We changed our assumptions about different ambulance travel times (urban drives,
suburban drives, rural drives, and helicopter flights) in 5-minute increments
to see how they ultimately affected our estimates of access.
As of January 2005, there were 190 level I, 255 level II, and 258 level
III trauma centers located throughout the United States (ie, 1.5 level I and
II and 2.4 level I, II, and III trauma centers per million population). These
trauma centers were served by 571 base helipads and 683 helicopters (ie, 1.9
base helipads and 2.3 helicopters per million population).
An estimated 69.2% of all US residents had access to a level I or II
trauma center within 45 minutes by ground ambulance or helicopter. When this
time parameter was increased to 60 minutes, access increased to 84.1% of the
US population (Table 1). The Northeast
had the greatest access to level I or II centers within both 45 and 60 minutes
(85.8% and 96.9%, respectively) followed by the West (76.5% and 86.0%), the
Midwest (65.7% and 85.7%), and the South (58.9% and 76.1%). Within 45 minutes,
8.4% of rural, 72.7% of suburban, and 89.4% of urban block groups had access
to level I or II trauma centers. These percentages increased to 24.0%, 86.2%,
and 95.3% within 60 minutes.
Across the United States, population access increased by 5.0% for 45
minutes and 4.6% for 60 minutes when level III trauma centers were included.

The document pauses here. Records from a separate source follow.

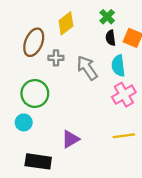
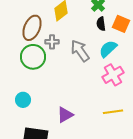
cyan semicircle: (118, 66) -> (108, 49), turned 54
green circle: (35, 93) -> (33, 57), moved

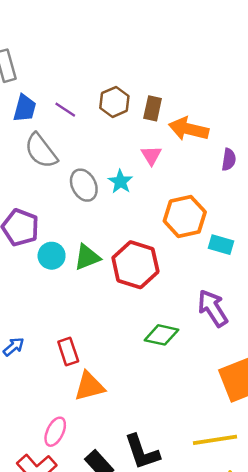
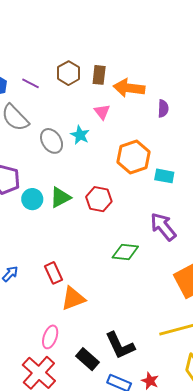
red hexagon: (135, 265) -> (99, 199), size x0.7

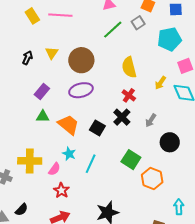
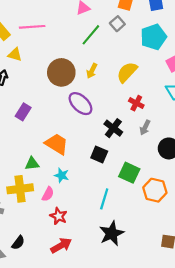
yellow triangle: (52, 53) -> (15, 55), moved, turned -40
yellow semicircle: (129, 67) -> (127, 72), moved, turned 65
yellow arrow: (160, 83) -> (92, 71), moved
purple ellipse: (81, 90) -> (80, 104), moved, turned 65
red cross: (129, 95) -> (136, 103), moved
green triangle: (43, 116) -> (32, 164), moved
black square: (97, 128) -> (99, 155), moved
cyan line: (91, 164) -> (104, 199), moved

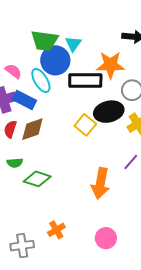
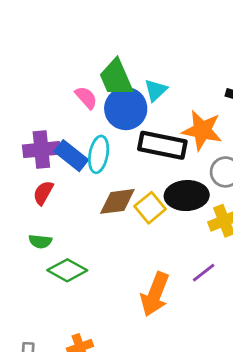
green trapezoid: (45, 41) -> (116, 78), turned 48
pink semicircle: (13, 71) -> (86, 98), moved
cyan ellipse: (41, 81) -> (99, 154), moved, turned 30
brown diamond: (32, 129) -> (117, 201), moved

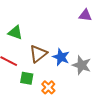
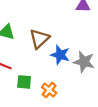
brown triangle: (38, 54) -> (39, 39), moved

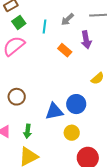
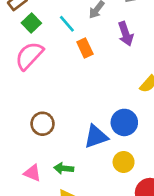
cyan line: (44, 27) -> (67, 24), turned -40
orange rectangle: (65, 50) -> (85, 48), moved, turned 32
green arrow: (28, 131) -> (64, 168), turned 96

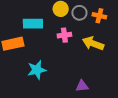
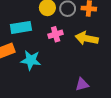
cyan star: (37, 70) -> (31, 60), moved, turned 30

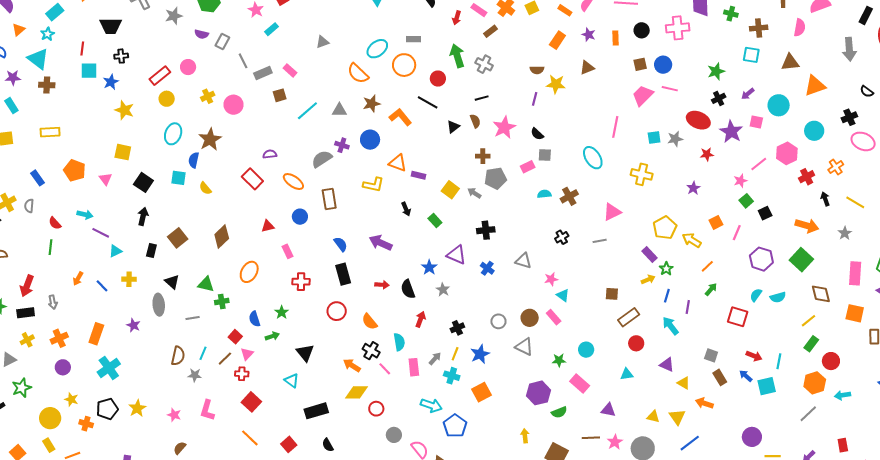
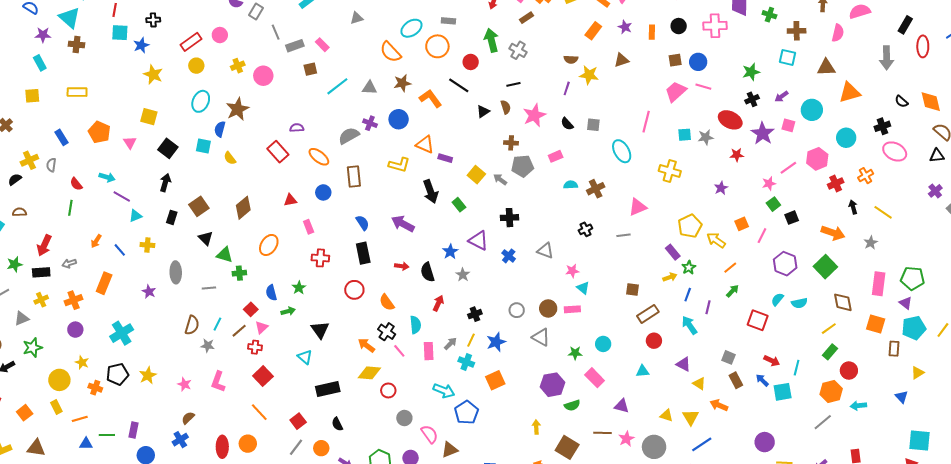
gray square: (545, 155) -> (593, 125), moved
black arrow: (406, 209) -> (431, 191), size x1.6
black triangle: (172, 282) -> (206, 238), moved
gray arrow: (53, 302) -> (69, 263), turned 80
pink rectangle: (554, 317) -> (572, 309), turned -56
orange rectangle: (96, 334) -> (104, 283), moved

Level III centers increased access most heavily in the South for both 45 and
60 minutes (8.5% and 8.5%, respectively) followed by the West (4.7% and 3.6%),
Midwest (3.0% and 2.0%), and Northeast (0.8% and 0.7%) (Table 1).
Totals of 9.6% and 25.1% of US land area were located within 45 and
60 minutes, respectively, of a level I or II trauma center (Figure 1). The Northeast had the greatest amount of land area located
within both 45 and 60 minutes (36.6% and 69.9%, respectively) of level I or
II centers, followed by the Midwest (13.1% and 34.5%), the South (12.0% and
35.9%), and the West (4.7% and 12.5%).
Americans had an average of 5.5 level I and II trauma centers and 6.1
level I, II, and III trauma centers accessible by ground ambulance or helicopter
within 45 minutes. These averages increased to 10.0 and 11.5 for 60 minutes.
The population in the Northeast had the highest average number of level I
and II trauma centers accessible within both 45 and 60 minutes (13.0 and 25.1,
respectively), followed by the Midwest (6.2 and 11.0), West (4.2 and 7.4),
and South (2.0 and 3.5). Within 45 minutes and 60 minutes, respectively, 39.1%
and 33.8% of Americans had access to between 1 and 4 trauma centers while
7.7% and 14.6% had access to 20 or more level I or II centers.
Americans were serviced by an average of 5.1 and 9.4 base helipads within
45 and 60 minutes, respectively. The population in the Northeast was serviced
by the highest average number of base helipads within both 45 and 60 minutes
(12.4 and 24.3, respectively), followed by the Midwest (5.8 and 10.4), West
(3.8 and 6.9), and South (1.7 and 3.0). Within 45 and 60 minutes, respectively,
41.0% and 38.7% of Americans were serviced by 1 to 4 base helipads while 7.6%
and 12.7% were serviced by 20 or more base helipads.
A total of 26.7% and 27.7% of US residents could access a level I or
II trauma center within 45 and 60 minutes, respectively, only if they were
flown by helicopter. Helicopters had the greatest impact on access to level
I or II centers within 45 minutes in the West (34.0%) followed by the Northeast
(28.1%), South (25.8%), and Midwest (22.3%). Helicopters had the greatest
impact on access to level I or II centers within 60 minutes in the South (29.8%)
followed by the Midwest (29.4%), West (27.4%), and Northeast (23.7%) (Table 2).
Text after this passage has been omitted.